> [REQUIRED ACTION] Identify the line in which "Outline **myocardium**; reply" appears, then reproduce that line and all remaining lines of the records word for word.

#####

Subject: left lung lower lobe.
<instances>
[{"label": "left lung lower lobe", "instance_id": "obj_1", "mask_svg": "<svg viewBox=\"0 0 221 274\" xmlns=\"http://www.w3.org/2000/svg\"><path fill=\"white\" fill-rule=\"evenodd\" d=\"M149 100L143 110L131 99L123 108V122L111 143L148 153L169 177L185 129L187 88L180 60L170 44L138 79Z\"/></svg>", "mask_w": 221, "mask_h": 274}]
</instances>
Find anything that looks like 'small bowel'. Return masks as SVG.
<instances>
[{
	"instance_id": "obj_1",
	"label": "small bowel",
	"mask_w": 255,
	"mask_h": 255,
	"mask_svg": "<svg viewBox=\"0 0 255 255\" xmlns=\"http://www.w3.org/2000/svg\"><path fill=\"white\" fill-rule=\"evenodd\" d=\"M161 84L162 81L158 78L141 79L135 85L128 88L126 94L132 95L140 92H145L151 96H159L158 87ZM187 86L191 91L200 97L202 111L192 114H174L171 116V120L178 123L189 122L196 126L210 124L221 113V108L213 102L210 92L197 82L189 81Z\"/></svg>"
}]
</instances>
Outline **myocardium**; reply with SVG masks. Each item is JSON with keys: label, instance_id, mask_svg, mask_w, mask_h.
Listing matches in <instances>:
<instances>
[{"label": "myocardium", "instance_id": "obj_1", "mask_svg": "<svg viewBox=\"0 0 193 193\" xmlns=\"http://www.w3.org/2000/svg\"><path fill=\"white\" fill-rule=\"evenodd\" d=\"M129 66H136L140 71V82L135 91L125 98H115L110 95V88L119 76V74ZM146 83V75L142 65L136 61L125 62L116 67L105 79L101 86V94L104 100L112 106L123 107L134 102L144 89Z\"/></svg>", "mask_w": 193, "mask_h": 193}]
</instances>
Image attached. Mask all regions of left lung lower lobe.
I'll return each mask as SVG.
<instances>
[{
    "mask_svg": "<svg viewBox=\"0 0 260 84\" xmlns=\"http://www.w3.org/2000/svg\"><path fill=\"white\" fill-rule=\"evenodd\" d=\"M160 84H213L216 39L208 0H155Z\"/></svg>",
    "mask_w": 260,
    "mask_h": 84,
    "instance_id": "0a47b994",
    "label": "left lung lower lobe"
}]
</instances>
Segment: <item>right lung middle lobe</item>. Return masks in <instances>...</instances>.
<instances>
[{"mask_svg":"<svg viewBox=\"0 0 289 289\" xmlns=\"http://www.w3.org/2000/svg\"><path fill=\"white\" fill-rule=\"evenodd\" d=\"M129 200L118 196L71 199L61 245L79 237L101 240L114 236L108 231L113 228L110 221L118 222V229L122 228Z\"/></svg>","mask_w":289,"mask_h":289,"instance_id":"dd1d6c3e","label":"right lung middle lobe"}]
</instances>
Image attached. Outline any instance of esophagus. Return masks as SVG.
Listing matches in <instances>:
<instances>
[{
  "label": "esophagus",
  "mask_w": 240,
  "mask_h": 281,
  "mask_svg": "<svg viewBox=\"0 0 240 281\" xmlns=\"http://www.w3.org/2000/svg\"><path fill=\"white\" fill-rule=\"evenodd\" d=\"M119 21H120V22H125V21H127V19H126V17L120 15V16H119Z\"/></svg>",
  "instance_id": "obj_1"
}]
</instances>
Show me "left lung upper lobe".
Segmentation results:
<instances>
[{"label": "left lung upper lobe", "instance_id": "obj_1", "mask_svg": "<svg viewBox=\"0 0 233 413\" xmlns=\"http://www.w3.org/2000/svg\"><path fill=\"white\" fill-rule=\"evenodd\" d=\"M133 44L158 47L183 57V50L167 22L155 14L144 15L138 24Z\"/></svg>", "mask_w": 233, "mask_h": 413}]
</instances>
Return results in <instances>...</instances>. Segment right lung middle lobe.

#####

> [RESULT BELOW]
Outline **myocardium**; reply with SVG masks. Each item is JSON with keys: label, instance_id, mask_svg, mask_w, mask_h.
Listing matches in <instances>:
<instances>
[{"label": "myocardium", "instance_id": "obj_1", "mask_svg": "<svg viewBox=\"0 0 193 193\" xmlns=\"http://www.w3.org/2000/svg\"><path fill=\"white\" fill-rule=\"evenodd\" d=\"M129 66H136L140 71V82L135 91L125 98H115L110 95V88L119 76V74ZM146 83V75L142 65L136 61L125 62L116 67L105 79L101 86V94L104 100L112 106L123 107L134 102L144 89Z\"/></svg>", "mask_w": 193, "mask_h": 193}]
</instances>
Image attached. Mask all regions of left lung lower lobe.
I'll return each mask as SVG.
<instances>
[{
    "mask_svg": "<svg viewBox=\"0 0 260 84\" xmlns=\"http://www.w3.org/2000/svg\"><path fill=\"white\" fill-rule=\"evenodd\" d=\"M160 84H213L216 39L208 0H155Z\"/></svg>",
    "mask_w": 260,
    "mask_h": 84,
    "instance_id": "0a47b994",
    "label": "left lung lower lobe"
}]
</instances>
Segment: <item>right lung middle lobe</item>. Return masks in <instances>...</instances>.
<instances>
[{"mask_svg":"<svg viewBox=\"0 0 289 289\" xmlns=\"http://www.w3.org/2000/svg\"><path fill=\"white\" fill-rule=\"evenodd\" d=\"M129 200L118 196L71 199L61 245L79 237L101 240L114 236L108 231L113 228L110 221L118 222V229L122 228Z\"/></svg>","mask_w":289,"mask_h":289,"instance_id":"dd1d6c3e","label":"right lung middle lobe"}]
</instances>
Image attached. Outline any instance of esophagus. Return masks as SVG.
Listing matches in <instances>:
<instances>
[{
  "label": "esophagus",
  "mask_w": 240,
  "mask_h": 281,
  "mask_svg": "<svg viewBox=\"0 0 240 281\" xmlns=\"http://www.w3.org/2000/svg\"><path fill=\"white\" fill-rule=\"evenodd\" d=\"M119 21H120V22H125V21H127V19H126V17L120 15V16H119Z\"/></svg>",
  "instance_id": "obj_1"
}]
</instances>
Show me "left lung upper lobe".
Segmentation results:
<instances>
[{"label": "left lung upper lobe", "instance_id": "obj_1", "mask_svg": "<svg viewBox=\"0 0 233 413\" xmlns=\"http://www.w3.org/2000/svg\"><path fill=\"white\" fill-rule=\"evenodd\" d=\"M133 44L158 47L183 57V50L167 22L155 14L144 15L138 24Z\"/></svg>", "mask_w": 233, "mask_h": 413}]
</instances>
Return results in <instances>...</instances>. Segment right lung middle lobe.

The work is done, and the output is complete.